A method and system for improving the context and accuracy of speech and video analytics searches by incorporating one or more inputs and defining and applying a plurality of rules for the different stages of said speech and video analytics system searches.

Description

    CROSS-REFERENCE TO RELATED APPLICATIONS
  • This application claims the benefit under 35 USC 119(e) to U.S. Provisional Application Ser. No. 61/049,670 USING DYNAMIC RULES FOR PRE AND POST SPEECH ANALYTICS SEARCHES AND FOR SPEECH GRAMMAR AND EXPRESSIONS filed May 1, 2008, which is incorporated herein by reference for all purposes.
  • FEDERALLY SPONSORED RESEARCH
  • Not applicable
  • SEQUENCE LISTING OR PROGRAM
  • Not applicable
  • TECHNICAL FIELD
  • The invention relates generally to computer software and more particularly where live and recorded audio and video are used in storage, search and retrieval
  • BACKGROUND OF THE INVENTION Prior Art
  • Search and analysis of audio and video containing recorded audio are used by government and military agencies such as Homeland Security and National Security Agency for proactively monitoring and collecting actionable intelligence from live and recorded data and quickly responding to critical security threats and law enforcement issues. In the commercial arena, it is used for analytics of live and recorded audios and videos in Contact Center applications, Rich Media applications which include audio and video, and Legal applications so that actionable intelligence can be applied to improving customer service, pro-active problem resolution, large media search where a library of multimedia content is searchable and accessible and in legal applications for legal discovery and compliance review respectively. It has been generally recognized that extracting information of specific interest in a cost efficient manner in mining audio and video data can be a challenging task. U.S. Pat. No. 7,526,425 Method and system for extending keyword searching to syntactically and semantically annotated data elaborates the difficulty in searching large sets of unstructured data and proposes a method for extending keyword searching to syntactically and semantically annotated data. Most audio and video mining systems are restricted in their ability to incorporate rules during different stages of audio and video mining and incorporating data from external sources.

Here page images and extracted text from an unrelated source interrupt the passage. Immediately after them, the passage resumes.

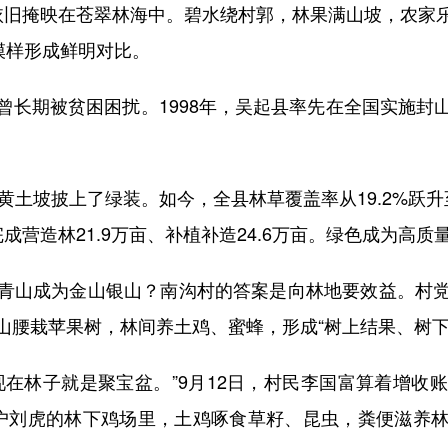
旧掩映在苍翠林海中。碧水绕村郭，林果满山坡，农家乐
模样形成鲜明对比。
期被贫困困扰。1998年，吴起县率先在全国实施封
坡披上了绿装。如今，全县林草覆盖率从19.2%跃升至7
完成营造林21.9万亩、补植补造24.6万亩。绿色成为高质
山成为金山银山？南沟村的答案是向林地要效益。村党
山腰栽苹果树，林间养土鸡、蜜蜂，形成“树上结果、树下
林子就是聚宝盆。”9月12日，村民李国富算着增收
户刘虎的林下鸡场里，土鸡啄食草籽、昆虫，粪便滋养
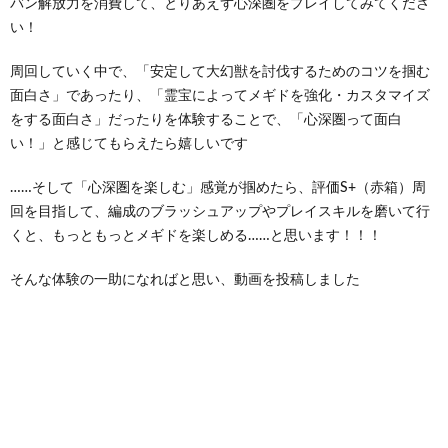
バン解放力を消費して、とりあえず心深圏をプレイしてみてくださ
い！
周回していく中で、「安定して大幻獣を討伐するためのコツを掴む
面白さ」であったり、「霊宝によってメギドを強化・カスタマイズ
をする面白さ」だったりを体験することで、「心深圏って面白
い！」と感じてもらえたら嬉しいです
……そして「心深圏を楽しむ」感覚が掴めたら、評価S+（赤箱）周
回を目指して、編成のブラッシュアップやプレイスキルを磨いて行
くと、もっともっとメギドを楽しめる……と思います！！！
そんな体験の一助になればと思い、動画を投稿しました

  • Speech Analytics is a term used to describe automatic methods of analyzing speech, usually from recorded conversations, to extract useful information about the speech content or the speakers. One use of speech analytics applications is to spot spoken keywords or phrases, either as real-time alerts on live audio or as a post-processing step on recorded speech. This technique is also known as audio mining. Speech Analytics allows us to search terms of interest to:
  • Locate where in the audio the search term was said
  • Locate how many ‘hits’ of the search term occurred
  • Categorizing and prioritizing the search terms etc.
  • Speech Grammar is a collection of symbols and guidelines that can be used to build and order complex phrases for searching (speech mining). For example (hi or hello or good morning or good afternoon) and (thanks or thank you) for calling
  • Speech Expressions are expressions build using the speech grammar or alternative notations for example Regular Expressions.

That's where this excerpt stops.